Com efeito, a prática do culto ao corpo coloca-se, hoje, como uma preocupação global, sendo transversal a todos os sectores, classes sociais e faixas etárias. Sustentada na questão estética ou na preocupação com a saúde, não será difícil constatar o quanto estamos rodeados por informação a este respeito no nosso dia-a-dia.
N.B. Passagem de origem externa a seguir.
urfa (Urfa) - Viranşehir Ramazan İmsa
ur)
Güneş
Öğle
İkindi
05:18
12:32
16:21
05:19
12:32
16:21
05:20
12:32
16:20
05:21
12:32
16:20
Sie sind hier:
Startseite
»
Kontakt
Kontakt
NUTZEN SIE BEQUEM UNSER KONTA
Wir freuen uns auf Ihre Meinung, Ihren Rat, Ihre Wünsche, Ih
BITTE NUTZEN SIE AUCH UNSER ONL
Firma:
Trata-se, inequivocamente, de um traço característico das sociedades contemporâneas.

            O corpo representa um espaço simbólico na construção dos modos de subjetividade da nossa época, funcionando como uma espécie de instrumento que é, então, percebido como maleável, reajustável, passível de reparo e adaptação e, por isso, condensando em si mesmo os valores idealizados da sociedade ocidental.
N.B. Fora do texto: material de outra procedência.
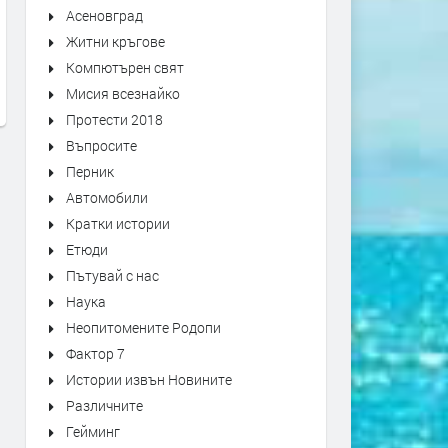
Асеновград
Житни кръгове
АЛТЕРНАТИВАТА С ИЛИЯН
АЛТЕРНАТИВАТА С КАЛИ
Компютърен свят
ВАСИЛЕВ | 03.07.2026
МАНОЛОВ | 01.07.2026
Мисия всезнайко
преди 1 месец
преди 1 месец
Протести 2018
Въпросите
Перник
Автомобили
Кратки истории
Етюди
Пътувай с нас
Наука
Неопитомените Родопи
Фактор 7
Истории извън Новините
Различните
Гейминг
            As sociedades de consumo têm vindo a contribuir para esta exaltação ao corpo, potenciando nos indivíduos a convicção de que existe uma certa plasticidade que está no seu controlo, para a qual estas mesmas sociedades vão fornecendo as condições técnicas necessárias - dietas, cirurgias plásticas e tudo o que está ainda por inventar, num apelo permanente a que homens e mulheres cultivem em si um ideal de beleza, juventude e felicidade. O corpo configura-se quase como um detalhe biológico tecnicamente controlável.
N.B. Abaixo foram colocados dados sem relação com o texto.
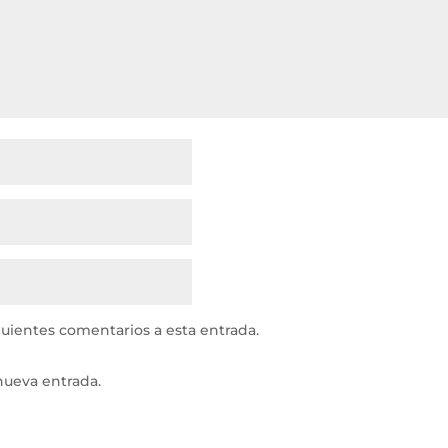
guientes comentarios a esta entrada.
nueva entrada.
Mas, paradoxalmente, se por um lado existe uma busca incessante para adquirir um corpo individualizado, por outro, o próprio sujeito acaba por se diluir nas exigências sociais, fundindo-se nas exigências do grupo e perdendo, muitas vezes, a sua individualidade. Trata-se da busca por um ideal inatingível, uma vez que as imagens veiculadas são de tal forma perfeitas que parecem quase desumanizadas. Neste percurso, a avidez por cumprir esse ideal conduz o indivíduo à permanente insatisfação, pela razão evidente de que se trata sempre de um padrão inatingível, o que acaba por convergir em sentimentos de grande frustração e impotência ou, no limite, a um agir descontrolado como forma de perseguir esse ideal, dando lugar a situações de risco.   

É neste sentido que nos parece que o corpo constitui um terreno sólido no qual se materializam os valores da cultura contemporânea, onde são projetados ideais inalcançáveis, o individualismo e o próprio narcisismo, como forma de responder à instabilidade, efemeridade e vazio que marcam a vida social. São os tempos hipermodernos, onde prevalecem o individualismo, o mercado, o progresso técnico-científico, que têm vindo a amplicar-se com o hipercapitalismo, hiperdesempenho, hiperprogresso, hiperviolência, hipercorpo.